[Transcribed page contents]
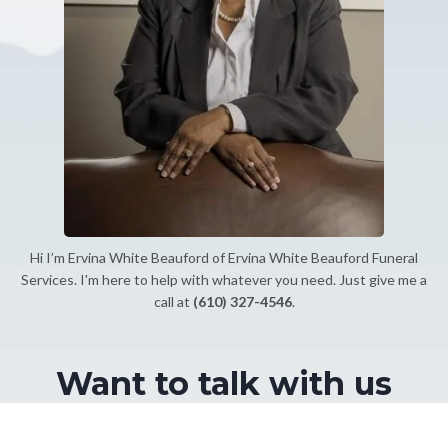
Hi I’m Ervina White Beauford of Ervina White Beauford Funeral
Services. I'm here to help with whatever you need. Just give me a
call at
(610) 327-4546
.
Want to talk with us
directly?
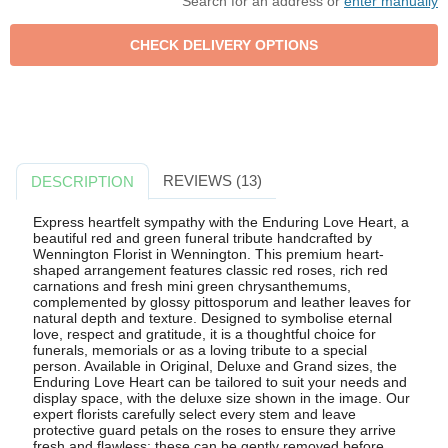
Search for an address or
enter manually
REVIEWS (13)
DESCRIPTION
Express heartfelt sympathy with the Enduring Love Heart, a
beautiful red and green funeral tribute handcrafted by
Wennington Florist in Wennington. This premium heart-
shaped arrangement features classic red roses, rich red
carnations and fresh mini green chrysanthemums,
complemented by glossy pittosporum and leather leaves for
natural depth and texture. Designed to symbolise eternal
love, respect and gratitude, it is a thoughtful choice for
funerals, memorials or as a loving tribute to a special
person. Available in Original, Deluxe and Grand sizes, the
Enduring Love Heart can be tailored to suit your needs and
display space, with the deluxe size shown in the image. Our
expert florists carefully select every stem and leave
protective guard petals on the roses to ensure they arrive
fresh and flawless; these can be gently removed before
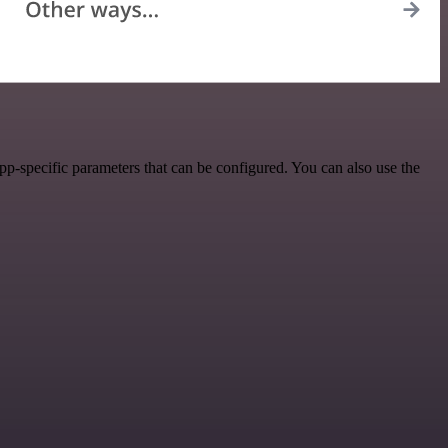
p-specific parameters that can be configured. You can also use the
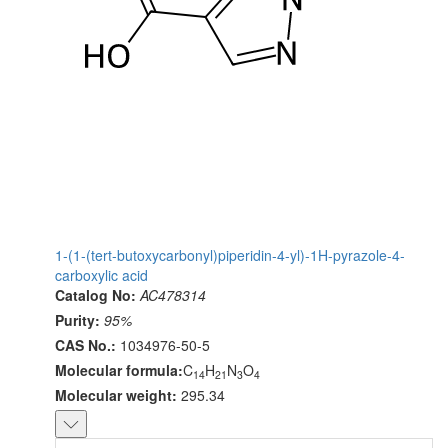
1-(1-(tert-butoxycarbonyl)piperidin-4-yl)-1H-pyrazole-4-
carboxylic acid
Catalog No:
AC478314
Purity:
95%
CAS No.:
1034976-50-5
Molecular formula:
C
H
N
O
14
21
3
4
Molecular weight:
295.34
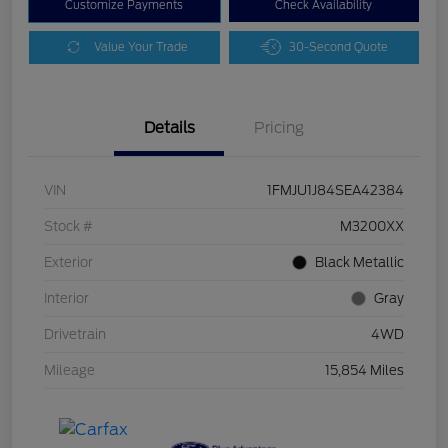
Customize Payments
Check Availability
Value Your Trade
30-Second Quote
Details
Pricing
VIN
1FMJU1J84SEA42384
Stock #
M3200XX
Exterior
Black Metallic
Interior
Gray
Drivetrain
4WD
Mileage
15,854 Miles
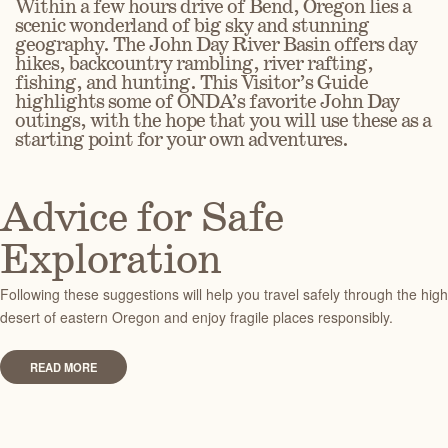
Within a few hours drive of Bend, Oregon lies a
scenic wonderland of big sky and stunning
geography. The John Day River Basin offers day
hikes, backcountry rambling, river rafting,
fishing, and hunting.
This Visitor’s Guide
highlights some of ONDA’s favorite John Day
outings, with the hope that you will use these as a
starting point for your own adventures.
Advice for Safe
Exploration
Following these suggestions will help you travel safely through the high
desert of eastern Oregon and enjoy fragile places responsibly.
READ MORE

## EXERCISE REQUIREMENTS
From the first line of the entries above down to the line holding "DESCRIPTION", quote each line exactly and nothing else, skipping pictures.

## RESULT OF THE TASK
Hi I’m Ervina White Beauford of Ervina White Beauford Funeral
Services. I'm here to help with whatever you need. Just give me a
call at
(610) 327-4546
.
Want to talk with us
directly?
Search for an address or
enter manually
REVIEWS (13)
DESCRIPTION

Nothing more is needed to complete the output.